New Albany High School Uses Creative Multipurpose Room Design to Maximize its Space
- 22nd June 2020
- Anthony Bowie
When New Albany High School got the opportunity to transform its existing media center into a multipurpose space, it immediately surveyed all of its stakeholders to get the feedback it would then use to develop the new center. Located in New Albany, Ind., the school asked what the current space was lacking, what gaps needed to be filled, and what its stakeholders would love to see in the new space if money and space constraints weren’t issues.
“We wanted to know what would be on their wish lists if they had the chance to remodel the space perfectly,” said Dr. Michelle Ginkins, Principal of the school, which has 1,850 students in grades 9-12. From that exercise, New Albany High School came up with a plan to rebuild its media center and open up a common area for a new theater.
Once the required district referendum passed, the school hit the ground running with its renovation project, which included repositioning and rebuilding its library. A new common area also went under construction that doubles as additional cafeteria space.
Within that space, all furnishings are moveable, including the library’s bookcases. This makes the area extremely modular and able to accommodate a wide range of activities. “Our former media center is now a common area that our senior students use during lunchtime to eat and to also meet with their senior counselors,” said Ginkins. The multipurpose space is also used for theater events, meetings, and community gatherings.
Albany High School worked with MiEN to outfit this innovative new space with modern, flexible furniture and other elements. “In MiEN, we were able to get furniture and everything else we needed to meet the needs of our users from a single source,” said Ginkins. “Having a single point person handle the whole project helped ensure a very smooth process.”
Teachers also use the space for individual classes. “The change of venue sparks engagement and out-of-the-box thinking,” said Ginkins, who also uses the common area for personnel interviews and staff meetings.
“The design and the furniture itself has really worked out well for us because in a school, the more multipurpose an area can be, the better,” she said. “We can move the furniture around, yet it’s high quality enough that it stays put if you don’t want it moved around.”
As part the renovation process, MiEN’s design team helped the school balance out its colors (red and black) in a way that blended well in its newly-renovated space. “I think we did a good job of utilizing our school colors,” said Ginkins, “but we also toned it down by making our tables, walls, and countertops in lighter shades.”
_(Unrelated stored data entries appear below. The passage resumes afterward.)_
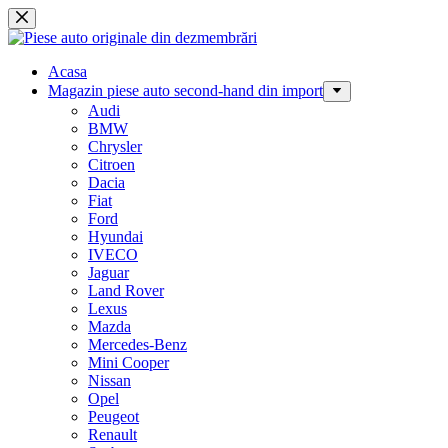
Sari
la
conținut
Acasa
Magazin piese auto second-hand din import
Audi
BMW
Chrysler
Citroen
Dacia
Fiat
Ford
Hyundai
IVECO
Jaguar
Land Rover
Lexus
Mazda
Mercedes-Benz
Mini Cooper
Nissan
Opel
Peugeot
Renault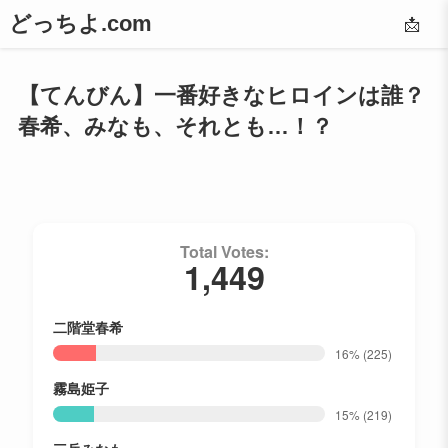
どっちよ.com
📩
【てんびん】一番好きなヒロインは誰？
春希、みなも、それとも…！？
Total Votes:
1,449
二階堂春希
16%
(225)
霧島姫子
15%
(219)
Albany High School’s new multipurpose space also incorporates some restaurant-style and wood pieces that complement the overall design. “We found a good balance of school spirit,” she said, “while still trying to make the space look classy and higher-end.”
To schools that are preparing for a similar renovation project, Ginkins suggests reviewing and sharing design plans with stakeholders at various stages of the process. That way, the same individuals who gave their initial input for the design-build can watch it come to life and, if needed, point out any areas of concern. Ginkins also tells other principals to stay completely informed throughout the entire process, but to avoid getting overwhelmed by not trying to micromanage every single aspect of the renovation.
“I encouraged others to come up with the initial ideas and then shepherd them through to completion,” said Ginkins. “By putting that trust in someone to start the original vision, and then going off that, I avoided having to start at the bottom and plan every detail myself.”